Moreover, there is an almost complete absence of law and order in the country. Occasional fighting erupts even in Sanaa over ownership of land, as the government seems unable or unwilling to enforce public order. In the south, anti-government warfare is spreading, with southern separatist groups claiming responsibility for a number of explosions and clashes with government forces. And, as in the past, in the eastern region of the country local tribesmen kidnap foreign nationals and tourists as a way to publicize their grievances against the regime.
The response of the government has been, in some cases, to reward those who did the kidnapping. In one of those cases, it is no secret that the individual responsible for the kidnapping of the US Cultural Attach Haynes Mahoney in 1993 was appointed to the post of deputy director for security affairs in the province of Al-Jawf.

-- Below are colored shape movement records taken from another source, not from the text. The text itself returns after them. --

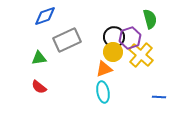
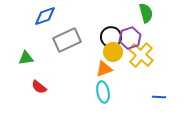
green semicircle: moved 4 px left, 6 px up
black circle: moved 3 px left
green triangle: moved 13 px left
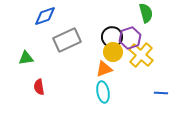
black circle: moved 1 px right
red semicircle: rotated 42 degrees clockwise
blue line: moved 2 px right, 4 px up
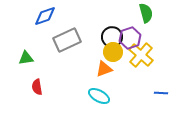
red semicircle: moved 2 px left
cyan ellipse: moved 4 px left, 4 px down; rotated 50 degrees counterclockwise
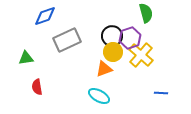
black circle: moved 1 px up
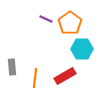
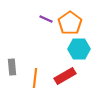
cyan hexagon: moved 3 px left
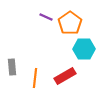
purple line: moved 2 px up
cyan hexagon: moved 5 px right
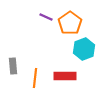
cyan hexagon: rotated 20 degrees counterclockwise
gray rectangle: moved 1 px right, 1 px up
red rectangle: rotated 30 degrees clockwise
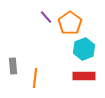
purple line: rotated 24 degrees clockwise
red rectangle: moved 19 px right
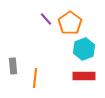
purple line: moved 2 px down
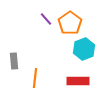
gray rectangle: moved 1 px right, 5 px up
red rectangle: moved 6 px left, 5 px down
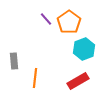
orange pentagon: moved 1 px left, 1 px up
red rectangle: rotated 30 degrees counterclockwise
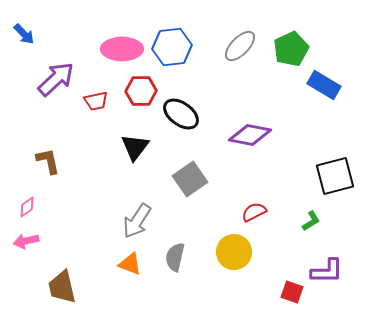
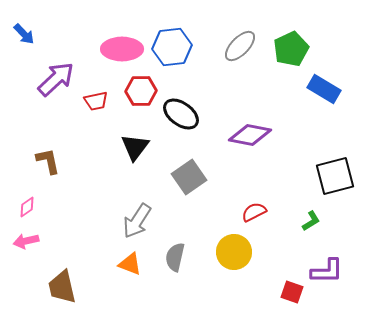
blue rectangle: moved 4 px down
gray square: moved 1 px left, 2 px up
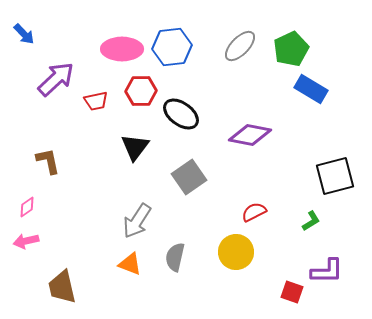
blue rectangle: moved 13 px left
yellow circle: moved 2 px right
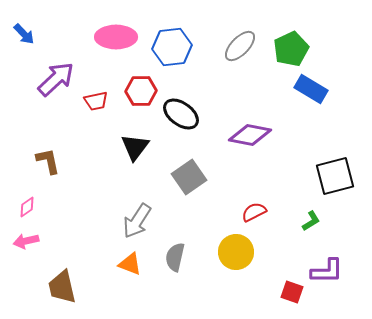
pink ellipse: moved 6 px left, 12 px up
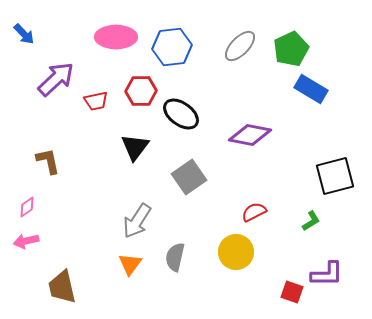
orange triangle: rotated 45 degrees clockwise
purple L-shape: moved 3 px down
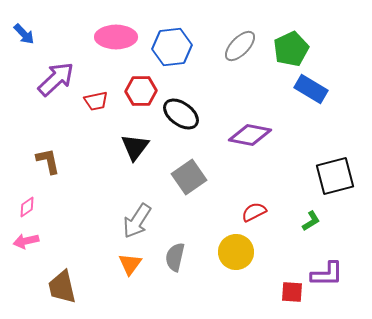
red square: rotated 15 degrees counterclockwise
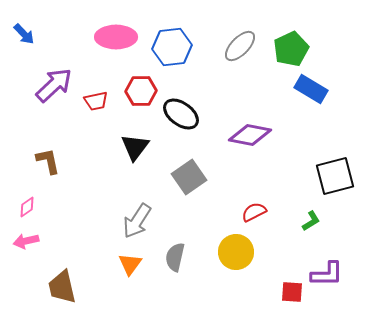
purple arrow: moved 2 px left, 6 px down
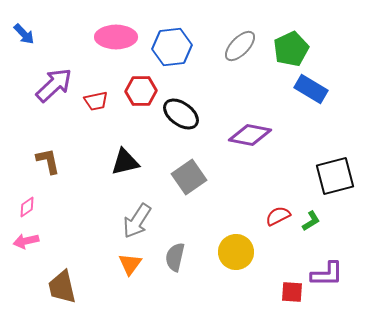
black triangle: moved 10 px left, 15 px down; rotated 40 degrees clockwise
red semicircle: moved 24 px right, 4 px down
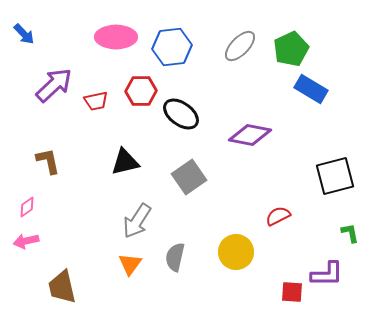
green L-shape: moved 39 px right, 12 px down; rotated 70 degrees counterclockwise
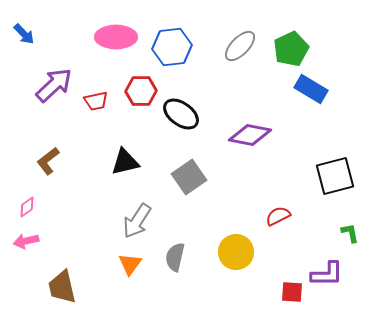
brown L-shape: rotated 116 degrees counterclockwise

More than a hundred foreigners, including Americans, British, Germans, Italians, Dutch, Japanese and others have been kidnapped since 1992. The latest and most horrible of incidents was the killing of 3 Catholic nuns on July 27th by a Muslim religious fanatic in the port city of Hodeidah, 225 kilometers west of the capital Sanaa.
While the US has never paid close attention to the events in Yemen, it attaches great importance to the stability of the oil-rich Arabian peninsula region, and Yemen is a back door into that region. If Yemen becomes “another Somalia” under the current regime, as President Saleh himself predicted before opposition leaders on June 25th, it will invite serious trouble to the area, and could jeopardize US forces in the Arab states of the Gulf.
A key to stability in Yemen is the expansion of democratic and economic rights to include all groups and all regions of the country. This means embarking on a program of national reconciliation that would address such problems as the monopoly of economic and political power by the President and his kinsmen and the exclusion of other groups from the political system. It also means ending high level corruption and nepotism.
What Yemenis seem to be trying to express is that they do not mind economic reform as long as its burden is shared equally between them and their rulers. What they do mind, however, is watching their country slide into violence and instability as a reaction to inept and corrupt leadership.
This article was published in The Washington Report on Middle East Affairs, September 1998.

* Dr. Abdu H. Sharif is a visiting scholar at the American University’s Center for Global Peace in Washington DC. He taught political science at Sanaa University until 1995. Dr. Sharif was a Fulbright scholar at George Town University’s Center for Contemporary Arab Studies until August, 1996. He has long been active in the field of human rights.